Gregory Buchakjian, a Lebanese artist and art historian who completed his Master’s thesis at the Sorbonne in Paris on the collection of the Sursock Palace, first made the case for the painting’s authenticity. Leading Gentileschi scholars agreed with his assessment, bringing the number of known existing paintings by the artist to 61.

Gentileschi, a rare woman painter among the Baroque masters of 17th-century Italy, has become a pop culture and art world icon, and her compelling renderings of mythological and historical scenes have often been viewed through a feminist lens. In “Hercules and Omphale,” Gentileschi depicts a Greek myth in which Hercules is forced to become a servant to Omphale, Queen of Lydia: He is seen holding a spindle of wool while Omphale and her maidens perform their spinning.

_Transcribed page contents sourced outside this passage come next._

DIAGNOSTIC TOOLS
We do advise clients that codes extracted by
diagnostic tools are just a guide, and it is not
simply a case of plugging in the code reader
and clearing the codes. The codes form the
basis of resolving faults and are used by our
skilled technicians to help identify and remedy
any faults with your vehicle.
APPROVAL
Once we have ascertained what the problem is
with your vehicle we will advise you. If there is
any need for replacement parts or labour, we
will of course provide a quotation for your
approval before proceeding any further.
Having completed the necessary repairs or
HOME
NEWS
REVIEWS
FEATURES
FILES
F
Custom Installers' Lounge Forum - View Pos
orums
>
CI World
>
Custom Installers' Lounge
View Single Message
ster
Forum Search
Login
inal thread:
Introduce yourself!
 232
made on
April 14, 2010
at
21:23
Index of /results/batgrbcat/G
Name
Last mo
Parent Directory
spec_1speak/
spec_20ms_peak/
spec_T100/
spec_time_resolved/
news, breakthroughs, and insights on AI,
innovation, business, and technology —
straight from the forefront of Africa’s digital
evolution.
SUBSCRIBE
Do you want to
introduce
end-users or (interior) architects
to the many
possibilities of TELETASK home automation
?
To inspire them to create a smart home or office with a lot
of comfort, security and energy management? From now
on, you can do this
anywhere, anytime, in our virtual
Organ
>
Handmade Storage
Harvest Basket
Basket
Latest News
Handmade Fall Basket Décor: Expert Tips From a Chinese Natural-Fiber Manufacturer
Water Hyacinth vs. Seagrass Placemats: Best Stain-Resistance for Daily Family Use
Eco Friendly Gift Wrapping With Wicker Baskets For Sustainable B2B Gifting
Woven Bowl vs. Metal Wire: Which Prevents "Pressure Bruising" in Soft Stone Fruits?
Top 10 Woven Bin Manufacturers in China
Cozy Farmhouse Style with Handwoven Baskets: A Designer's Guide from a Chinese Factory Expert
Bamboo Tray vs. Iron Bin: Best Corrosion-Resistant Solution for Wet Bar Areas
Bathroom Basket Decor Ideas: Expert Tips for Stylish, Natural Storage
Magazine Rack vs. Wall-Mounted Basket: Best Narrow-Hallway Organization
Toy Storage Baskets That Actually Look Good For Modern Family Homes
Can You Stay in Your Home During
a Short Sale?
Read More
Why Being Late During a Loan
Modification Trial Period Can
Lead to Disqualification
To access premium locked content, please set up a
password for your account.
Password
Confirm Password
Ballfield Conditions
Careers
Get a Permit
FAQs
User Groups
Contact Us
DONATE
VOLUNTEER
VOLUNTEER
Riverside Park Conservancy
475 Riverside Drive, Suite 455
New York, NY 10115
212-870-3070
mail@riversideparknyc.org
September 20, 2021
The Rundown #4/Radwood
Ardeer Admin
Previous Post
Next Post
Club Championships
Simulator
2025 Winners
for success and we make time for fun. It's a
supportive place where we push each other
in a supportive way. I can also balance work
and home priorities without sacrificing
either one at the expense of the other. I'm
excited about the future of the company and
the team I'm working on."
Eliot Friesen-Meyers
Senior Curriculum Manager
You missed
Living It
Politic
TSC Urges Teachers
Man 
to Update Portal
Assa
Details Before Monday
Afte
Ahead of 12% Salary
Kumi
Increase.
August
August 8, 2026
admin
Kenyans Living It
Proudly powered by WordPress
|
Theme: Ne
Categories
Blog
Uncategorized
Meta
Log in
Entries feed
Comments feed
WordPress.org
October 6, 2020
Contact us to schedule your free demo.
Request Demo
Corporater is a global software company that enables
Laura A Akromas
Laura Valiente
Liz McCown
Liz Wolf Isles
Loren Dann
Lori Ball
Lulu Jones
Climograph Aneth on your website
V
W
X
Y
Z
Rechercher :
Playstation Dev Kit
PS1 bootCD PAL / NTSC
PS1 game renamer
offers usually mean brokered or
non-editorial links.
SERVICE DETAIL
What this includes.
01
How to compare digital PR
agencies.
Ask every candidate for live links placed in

According to a Getty statement, Philip IV of Spain commissioned Gentileschi to portray the Ancient Greek figures in 1628, but her finished painting was likely destroyed in a fire a century later. Before it was destroyed, however, Gentileschi painted another depiction of Hercules and Omphale, just two years later, in 1630. (The Beirut painting matches one described in a 1699 Naples inventory record.)

Conserving “Hercules and Omphale,” however, could prove difficult.

“The devastation this painting experienced is the most serious I have ever seen,” said the Getty’s senior conservator of paintings, Ulrich Birkmaier, noting the “staggering” amount of tearing and paint loss but assuring that the oil on canvas would be “returned to its former splendor.”